Leilão da usina de Jirau acentua queda de preços da hidreletricidade da Amazônia; Belo Monte representa o grande teste

O LEILÃO da hidrelétrica de Jirau, no rio Madeira (3.150 megawatts), trouxe vários resultados animadores, sem deixar de suscitar algumas interrogações. O saldo mais vistoso foi o deságio de 22% sobre o preço mínimo. A energia de Jirau sairá por R$ 71,37 o megawatt-hora (MWh), menos ainda que os R$ 78,87 da usina Santo Antônio, a jusante.
É um bônus para a massa de consumidores residenciais e comerciais. Os preços da hidreletricidade caíram de modo firme nesses dois leilões de energia nova, diante do patamar de R$ 126-131 no leilão de outubro. O governo federal festeja o sucesso da política de redução de preços, ancorada em projetos hidrelétricos de grande porte na Amazônia, mas subsistem dúvidas sobre sua sustentabilidade.
A primeira dúvida partiu não de ambientalistas, mas de investidores. Assim que saiu o resultado do leilão, caíram 6% as ações da empresa Tractebel. Ela é face nacional da grande vencedora do leilão, a franco-belga Suez Energy, sócia majoritária do consórcio Energia Sustentável.

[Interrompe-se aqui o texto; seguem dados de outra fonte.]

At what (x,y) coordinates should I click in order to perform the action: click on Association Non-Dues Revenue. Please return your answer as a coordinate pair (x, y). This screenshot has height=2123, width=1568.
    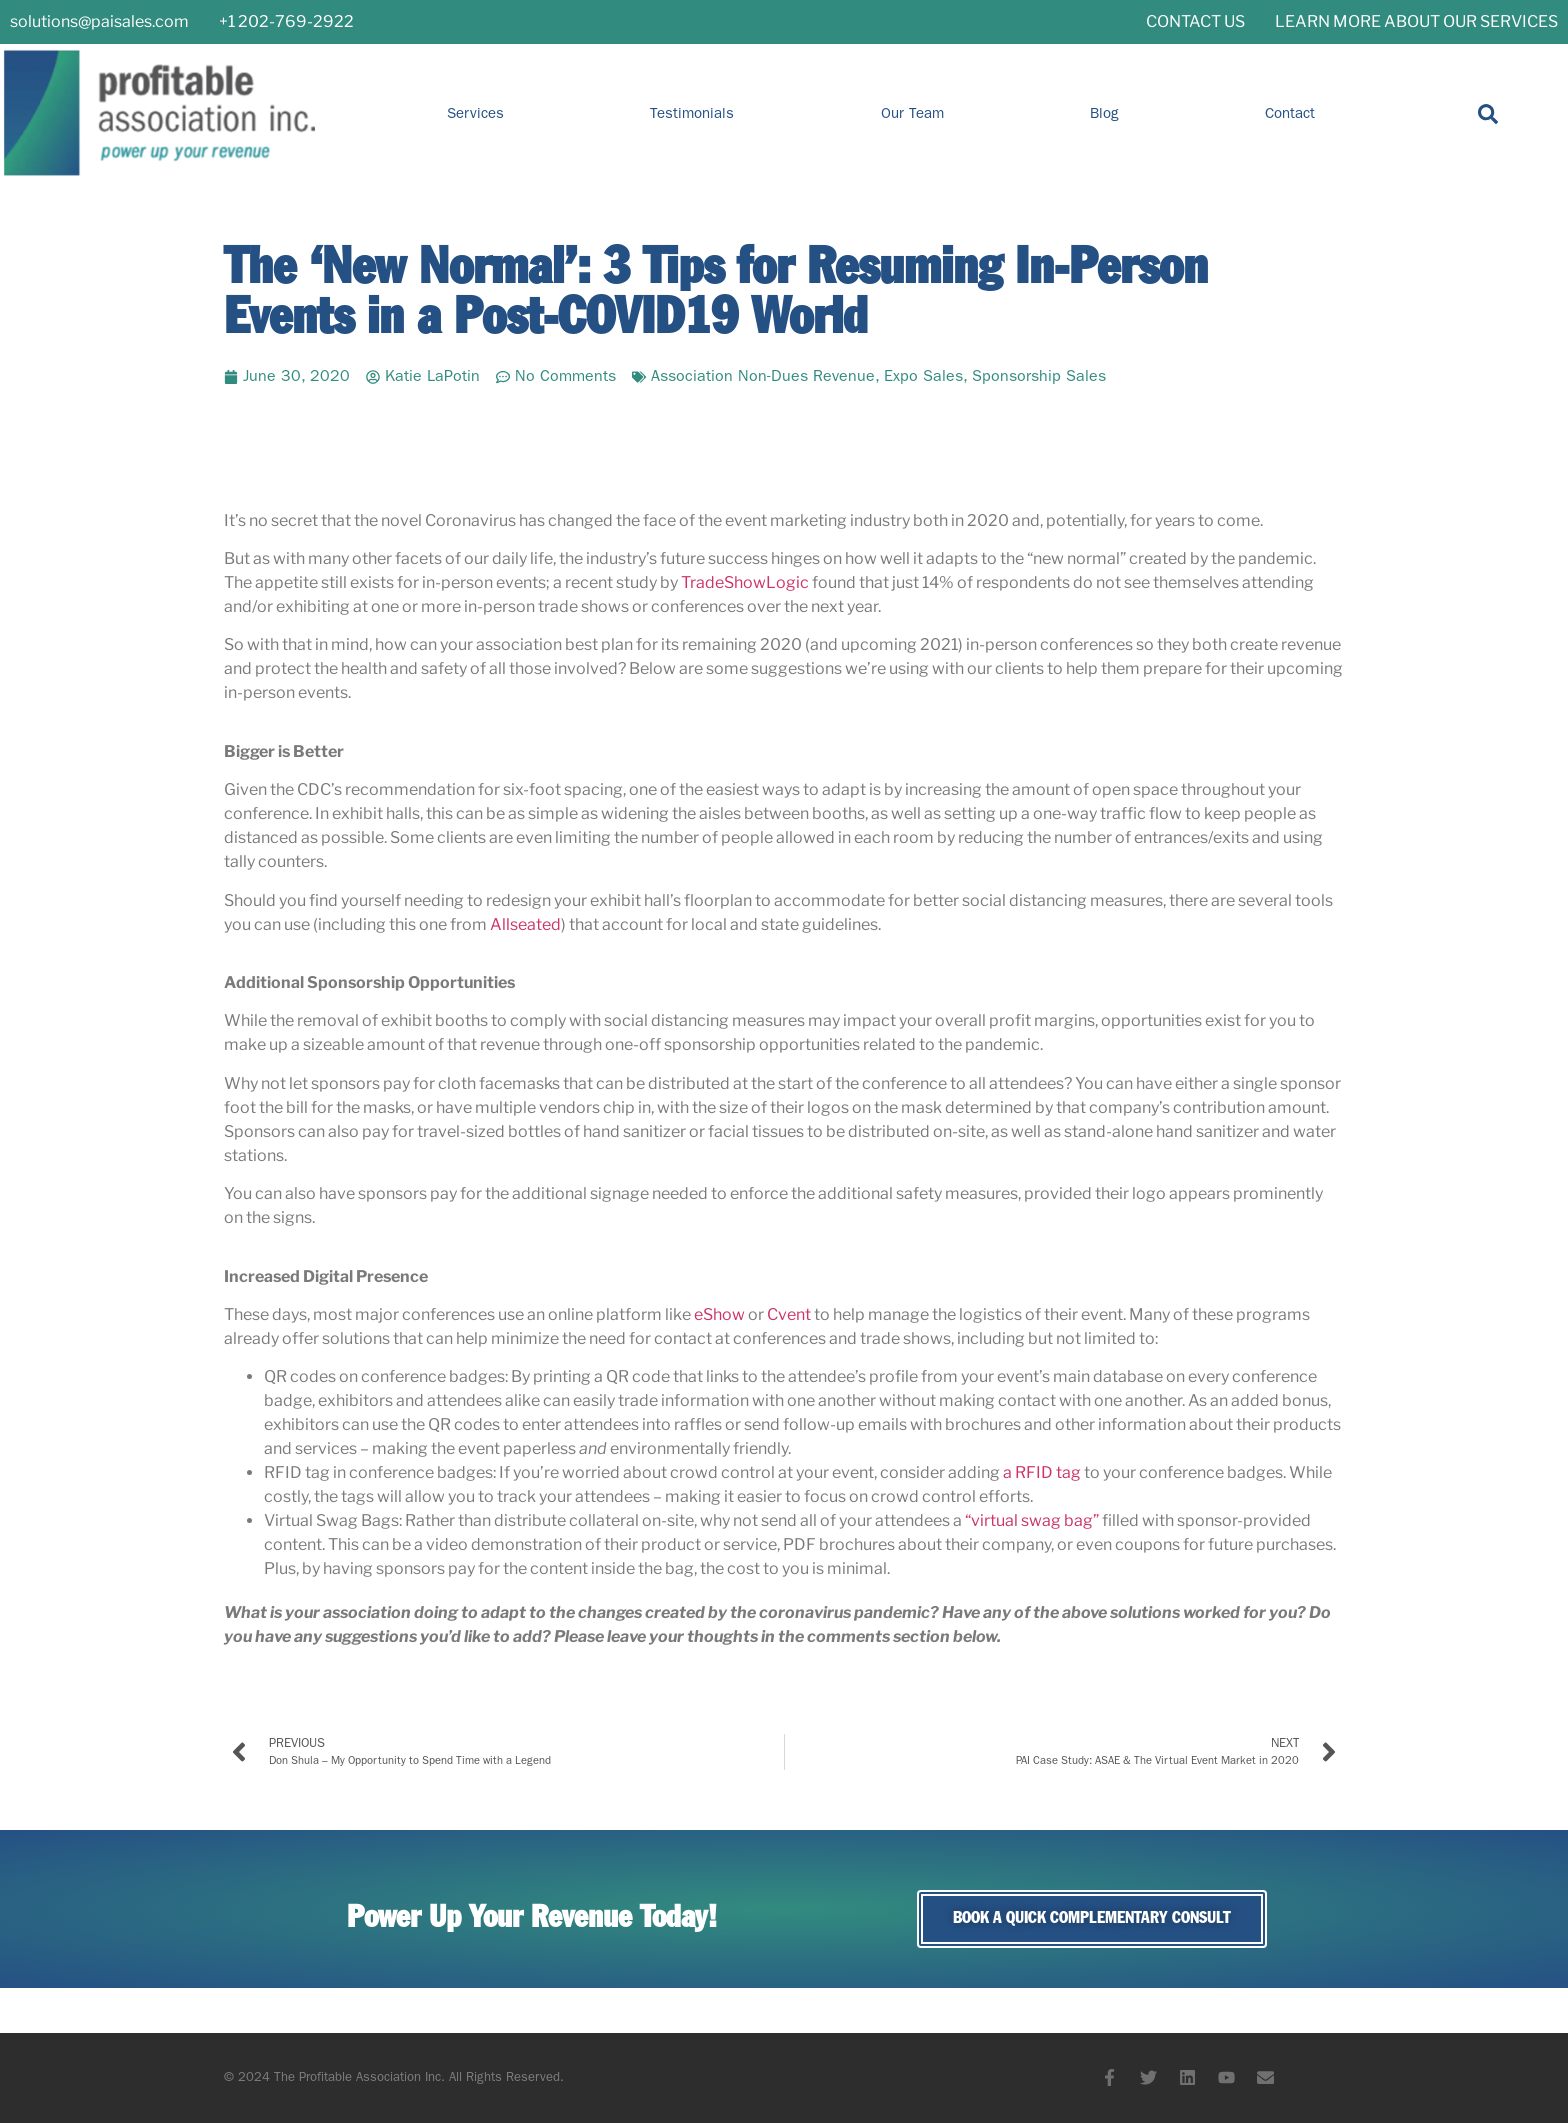
    Looking at the image, I should click on (763, 377).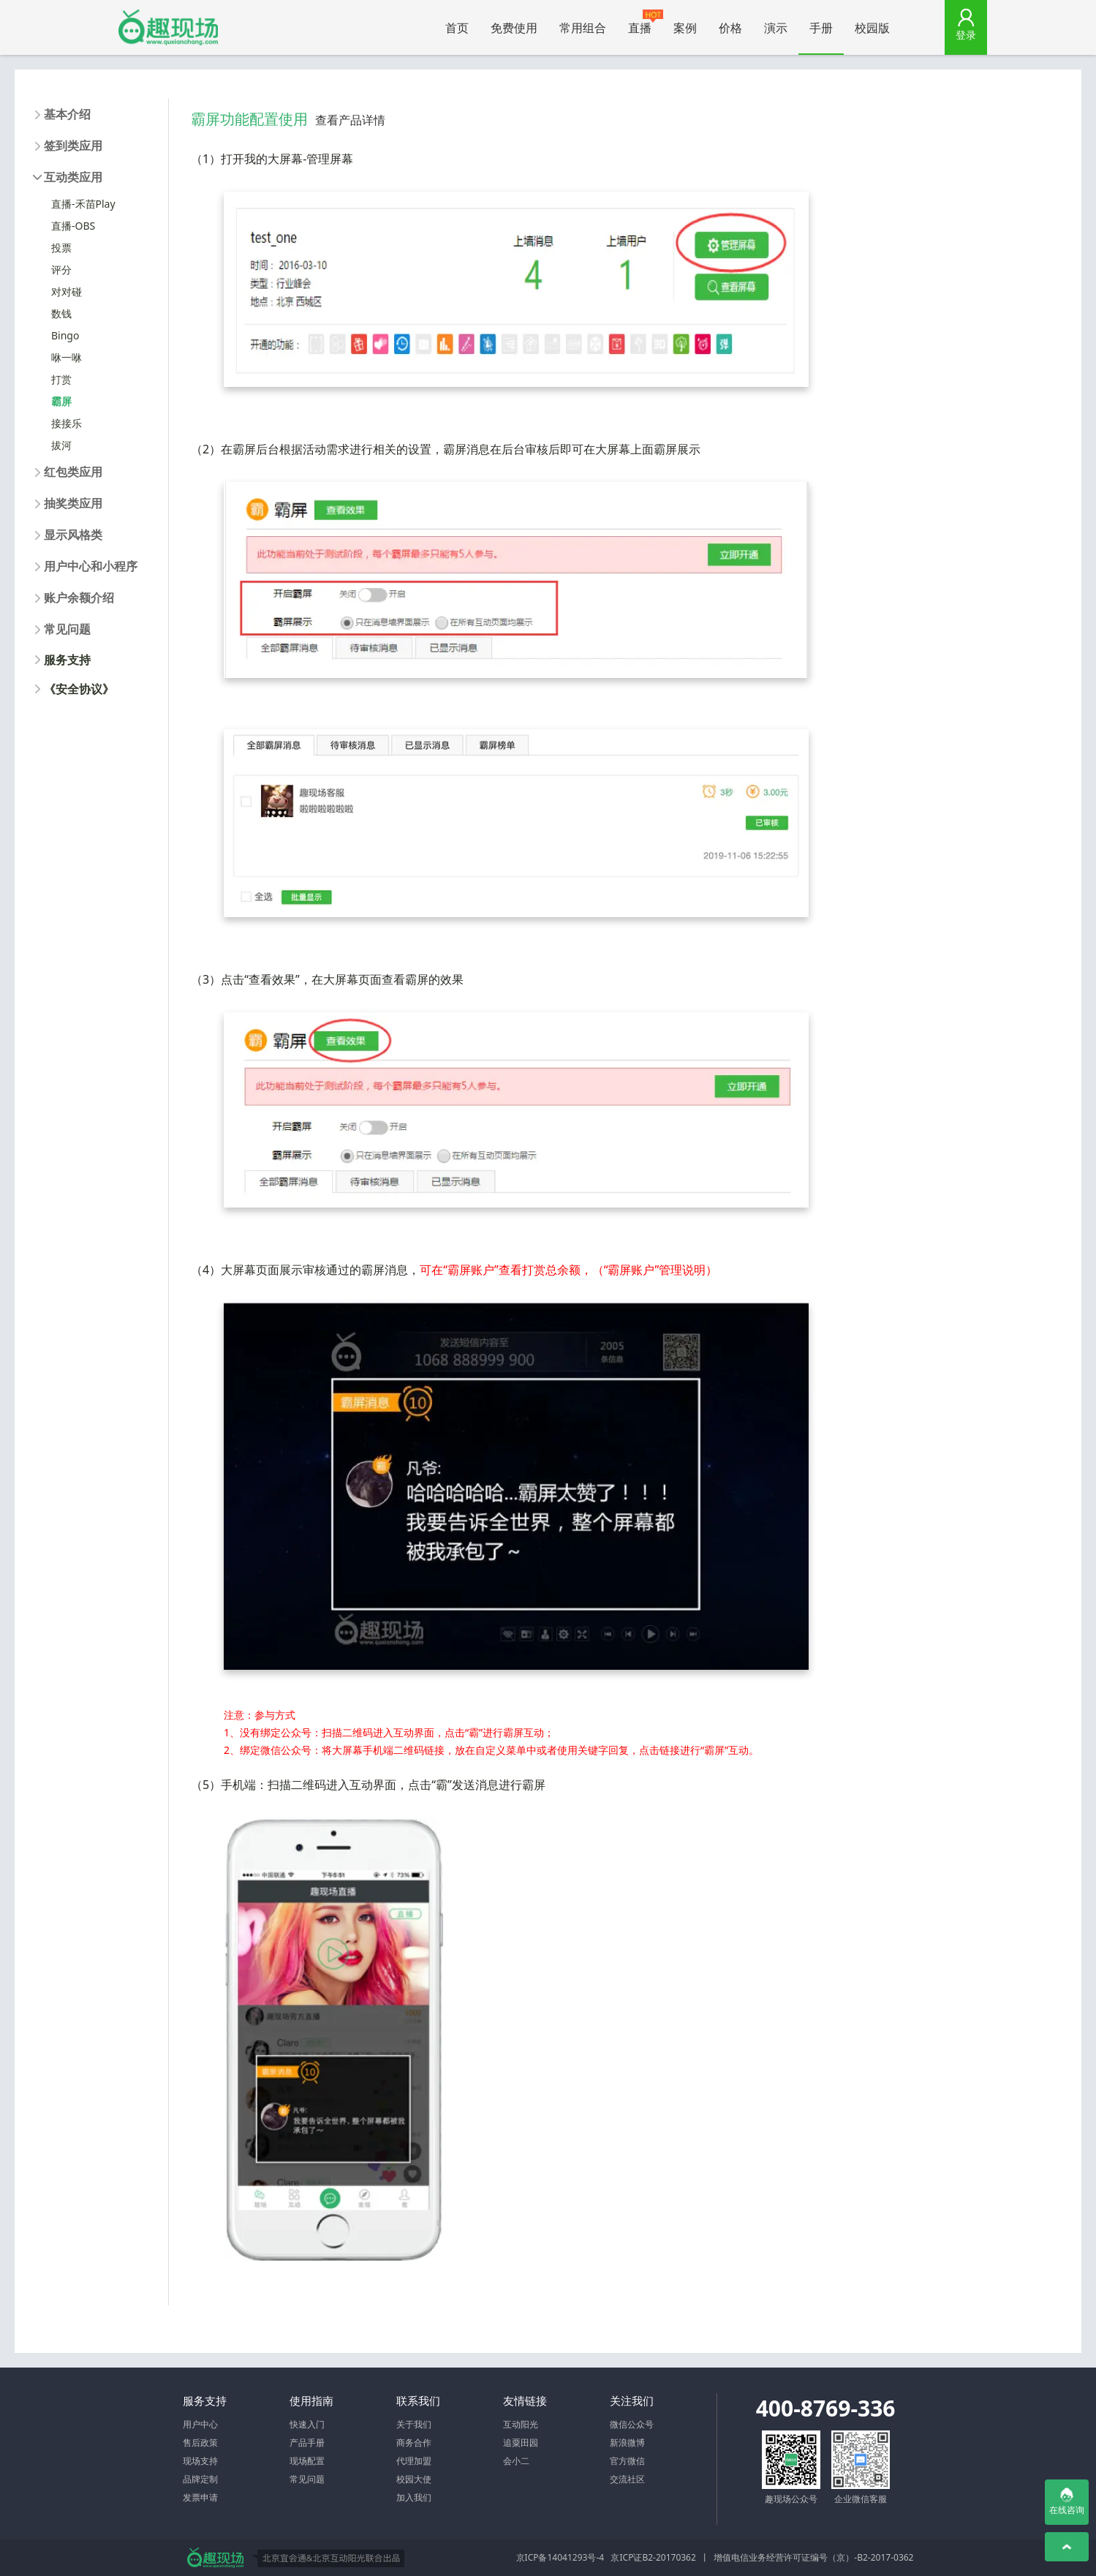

Foi uma manifestação clara de desconfiança na capacidade dos vencedores de manter a lucratividade do empreendimento com um preço tão baixo. Uma usina 125 km mais distante da capital do Estado e com menos energia garantida na geração que a vizinha Santo Antônio (1.975 MW, contra 2.218 MW) em princípio não deveria custar menos.
A Suez e parceiros como Camargo Corrêa, Chesf e Eletrosul inovaram. Deslocaram 9 km rio abaixo o ponto de instalação das 44 turbinas, reduzindo assim a um décimo a escavação de rochas. Só a alteração no projeto traz economia de R$ 1 bilhão.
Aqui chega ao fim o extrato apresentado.